In Mary Beth Keane's illuminating novel, the lives of two generations unfold effortlessly, revealing family triumphs and struggles in a poignant exploration into the depths of human emotion.

The representation of family in Ask Again, Yes is complex, deconstructing ideas of the home as a source of support and happiness. The Stanhopes and the Gleesons chase the idyllic image of a quaint home in a good New York neighbourhood, but Keane does not allow them to live out their suburban dream. This might be a story about immigrants in America, but it is not a story of the American Dream. Tragedy haunts the Stanhopes, impacting the lives of both families. 

The parallel families motif is an effective narrative ploy by Keane to examine how the actions of our blood alter the course of our lives, with no one person being isolated to suffer the consequences. Friendships between the Stanhopes and the Gleesons draw the latter family into the drama in a non-linear fashion. The novel generally moves forward chronologically, but several moments are revisited from multiple perspectives, enhancing the emotional nature of the work. 

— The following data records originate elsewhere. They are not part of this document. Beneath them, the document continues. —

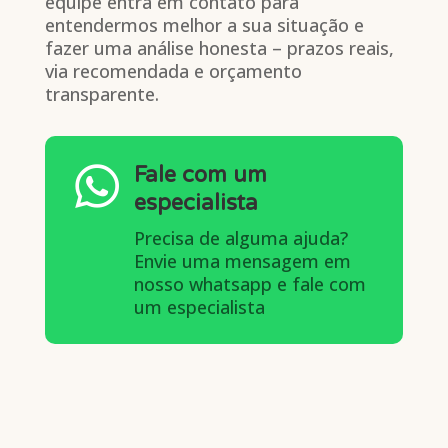
equipe entra em contato para
entendermos melhor a sua situação e
fazer uma análise honesta – prazos reais,
via recomendada e orçamento
transparente.

Fale com um
especialista
Precisa de alguma ajuda?
Envie uma mensagem em
nosso whatsapp e fale com
um especialista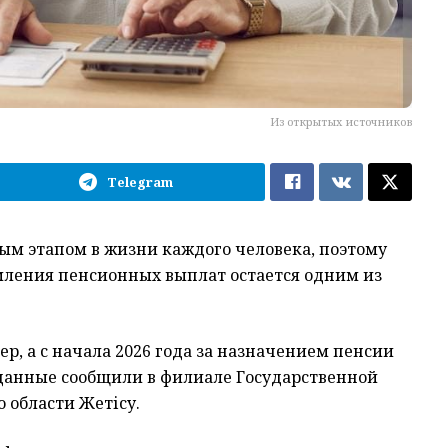
Из открытых источников
Telegram
ым этапом в жизни каждого человека, поэтому
мления пенсионных выплат остается одним из
ер, а с начала 2026 года за назначением пенсии
е данные сообщили в филиале Государственной
 области Жетісу.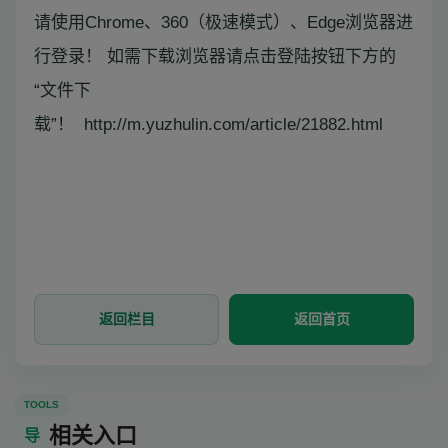
请使用Chrome、360（极速模式）、Edge浏览器进
行登录！ 如需下载浏览器请点击登陆按钮下方的
“文件下
载”！ http://m.yuzhulin.com/article/21882.html
返回栏目
返回首页
TOOLS
相关入口
导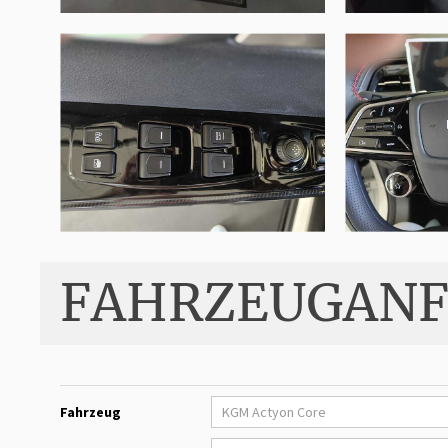
FAHRZEUGANF
Fahrzeug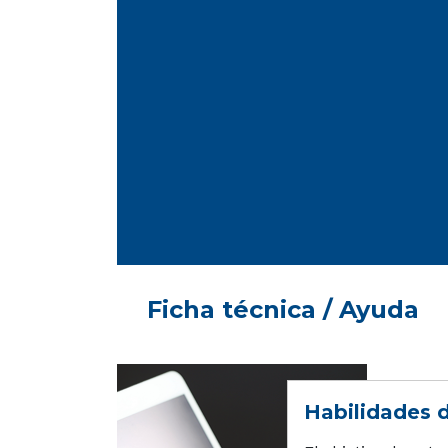
Ficha técnica / Ayuda
Habilidades di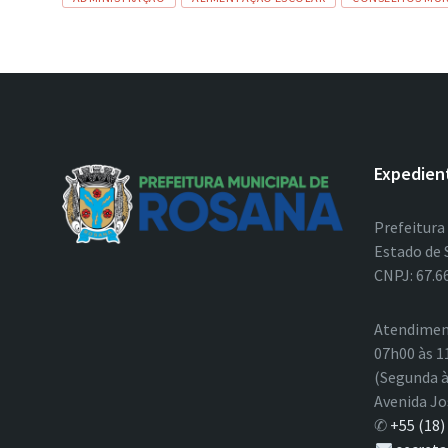
Expedien
Prefeitura
Estado de 
CNPJ: 67.6
Atendimen
07h00 às 1
(Segunda à
Avenida Jo
✆
+55 (18)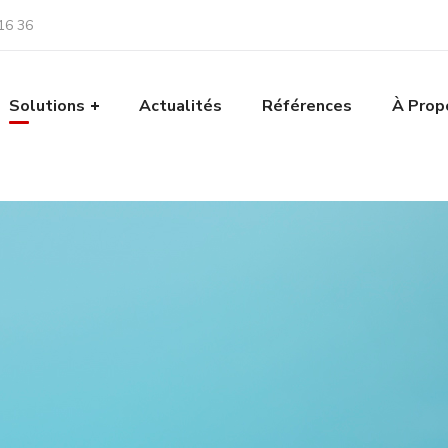
16 36
Solutions
Actualités
Références
À Prop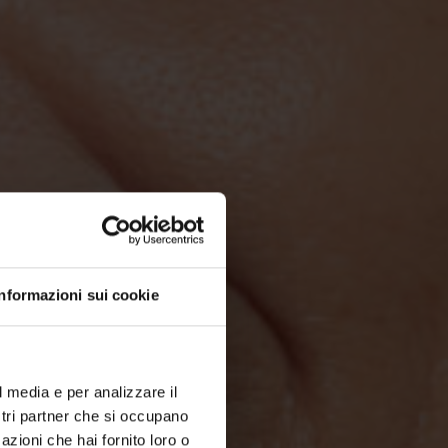
Informazioni sui cookie
l media e per analizzare il
ostri partner che si occupano
azioni che hai fornito loro o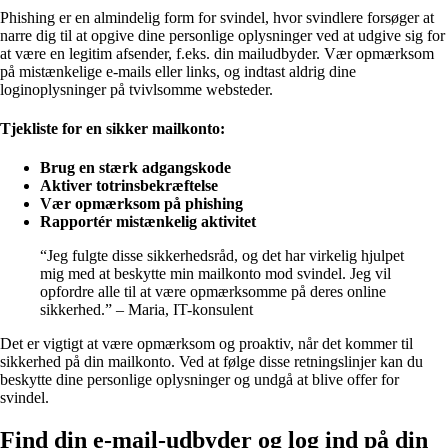
Phishing er en almindelig form for svindel, hvor svindlere forsøger at
narre dig til at opgive dine personlige oplysninger ved at udgive sig for
at være en legitim afsender, f.eks. din mailudbyder. Vær opmærksom
på mistænkelige e-mails eller links, og indtast aldrig dine
loginoplysninger på tvivlsomme websteder.
Tjekliste for en sikker mailkonto:
Brug en stærk adgangskode
Aktiver totrinsbekræftelse
Vær opmærksom på phishing
Rapportér mistænkelig aktivitet
“Jeg fulgte disse sikkerhedsråd, og det har virkelig hjulpet
mig med at beskytte min mailkonto mod svindel. Jeg vil
opfordre alle til at være opmærksomme på deres online
sikkerhed.” – Maria, IT-konsulent
Det er vigtigt at være opmærksom og proaktiv, når det kommer til
sikkerhed på din mailkonto. Ved at følge disse retningslinjer kan du
beskytte dine personlige oplysninger og undgå at blive offer for
svindel.
Find din e-mail-udbyder og log ind på din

This is an intensely character-driven piece, told from a number of narrative perspectives. Keane so skilfully weaves together the voices of burdened adults with their confused children in such delicate constructions that the reader cares for each character and their futures. 

This is particularly true regarding one of the two central children, Peter Stanhope, a bright boy who is shaped by his family's struggles with mental health, forcing him to grow up faster than other children his age. His closest friend, Kate Gleeson, similarly has her childhood innocence snapped away from a tragedy their families share.

Their experiences are contrasted with those of their classmates. Peter fails to appear for school graduation and another boy delivers a speech in his place. Kate grows furious at Vincent O'Grady, a boy whose mother 'still peeled and sectioned the orange she packed with his sandwich', as he attempts to give her advice, revealing her new-found maturity. 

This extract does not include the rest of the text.